This Is Why AI Videos Feel Wrong
Audio Summary
AI Summary
Modern AI can generate high-quality videos from text prompts with exceptional control, but struggles with realistic motion. While frames look correct, movement often feels wrong. Researchers initially believed more training data and compute would solve this.
However, a new paper challenges this, suggesting that "bad" training data, like cartoons, can hinder AI's ability to learn real-world physics. Cartoons depict unrealistic movements, confusing the AI. The paper introduces a technique to identify specific training videos that influenced an AI's decisions, allowing researchers to pinpoint and remove detrimental examples.
By applying motion masking through optical flow to the AI's internal learning signals, they discovered where decisions originated. To overcome the computational challenge of processing billions of parameters, they compressed these signals into a much smaller representation (512 numbers) using the Johnson–Lindenstrauss projection, preserving essential data properties.

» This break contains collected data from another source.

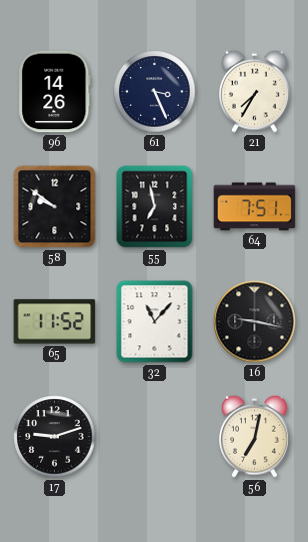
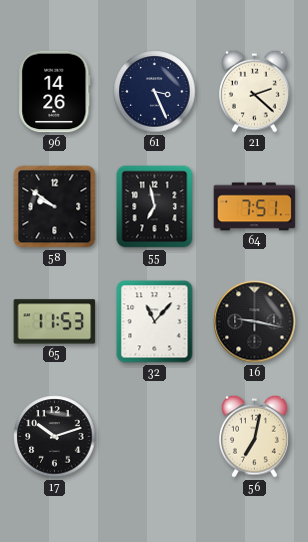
21: 7:35 -> 2:22
65: 11:52 -> 11:53
17: 9:12 -> 10:12
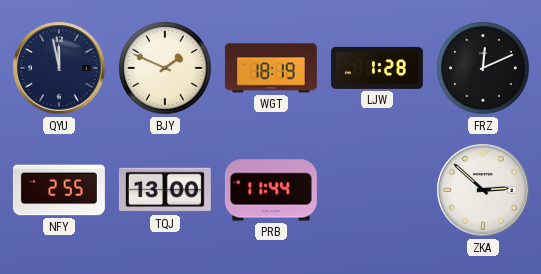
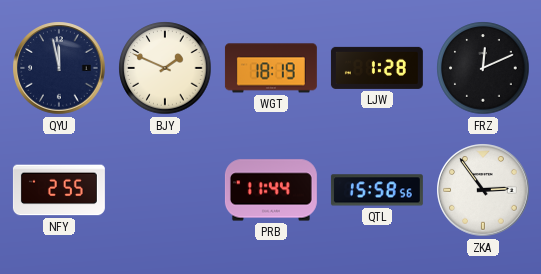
TQJ: 13:00 -> none
QTL: none -> 15:58
ZKA: 2:52 -> 2:54
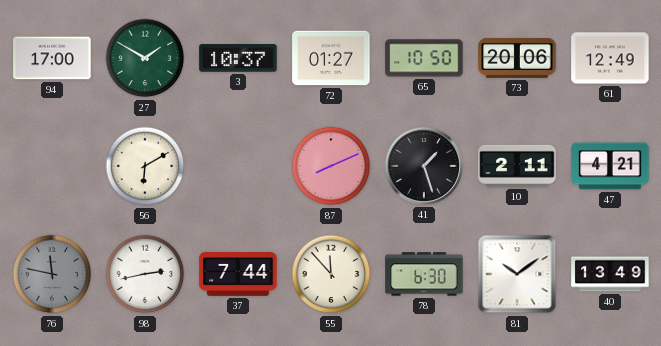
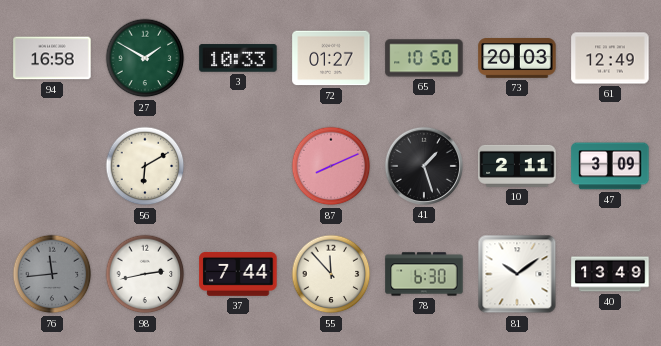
94: 17:00 -> 16:58
3: 10:37 -> 10:33
73: 20:06 -> 20:03
47: 4:21 -> 3:09
76: 11:47 -> 11:44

This method led to significant improvements. For example, a coin spinning incorrectly in the base model spun perfectly after removing "bad influences" and fine-tuning with quality data. A user study across 50 videos and 17 participants showed a 74.1% win rate for the new method over the original.
The core message is that quality over quantity in training data is crucial. A small amount of clean, truthful data outperforms vast amounts of low-quality information, preventing the AI from "deforming its thinking."